Pythonichthys is a genus of eels of the family Heterenchelyidae that occur in tropical waters of the eastern Pacific Ocean off of Panama and in the Atlantic Ocean near the Caribbean Sea and the west coast of Africa. It contains the following described species:

- Pythonichthys asodes Rosenblatt & Rubinoff, 1972 (Pacific mud eel)

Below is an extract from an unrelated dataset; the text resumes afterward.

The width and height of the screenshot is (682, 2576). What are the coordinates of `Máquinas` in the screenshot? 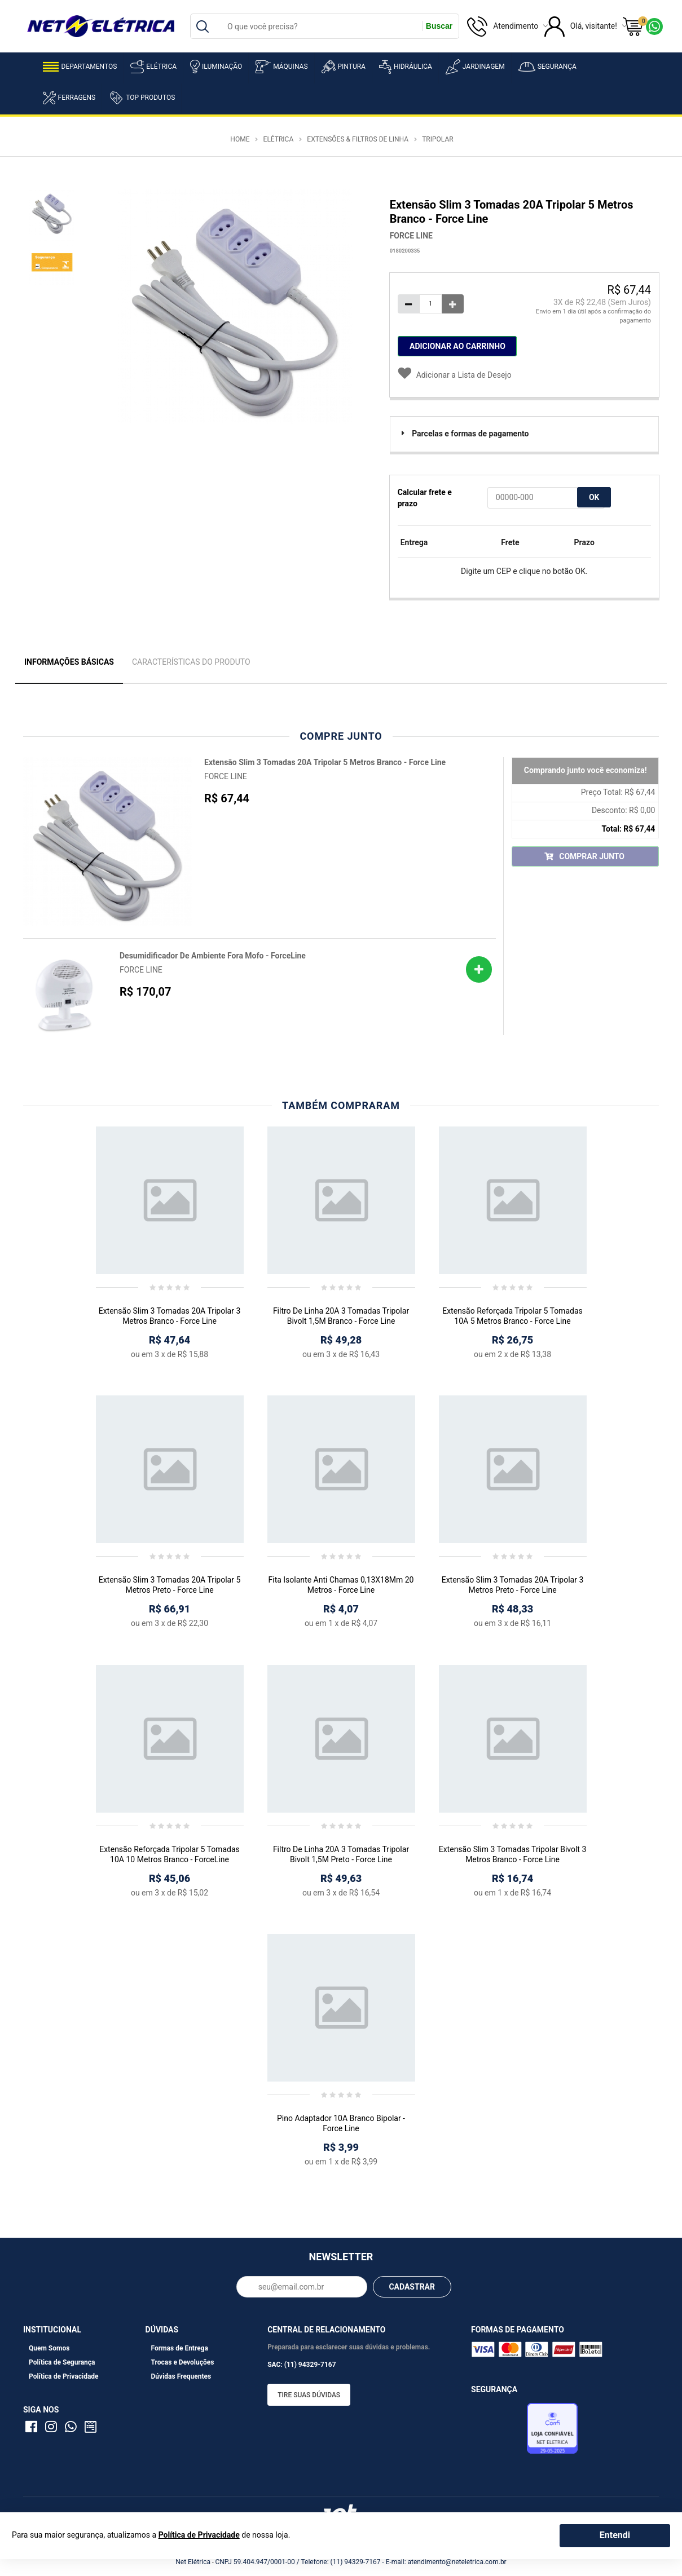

- Pythonichthys macrurus (Regan, 1912) (Long-tailed short-faced eel)
- Pythonichthys microphthalmus (Regan, 1912) (Short-tailed short-faced eel)
- Pythonichthys sanguineus Poey, 1868 (no common name)
In addition, the fossil species Pythonichthys arkansasensis Schwarzhans & Stringer, 2020 is known by otoliths from the Late Cretaceous (Maastrichtian) and Early Paleocene of Texas and Arkansas, USA. Its fossils are very common in formations shortly after the Cretaceous-Paleogene extinction event, suggesting that it was a disaster taxon that thrived in the wake of the extinction. Otolith taxa Pythonichthys claibornensis (Dante & Frizzell, 1965) and Pythonichthys texanus (Dante & Frizzell, 1965) from the Eocene of Texas are also included in the genus.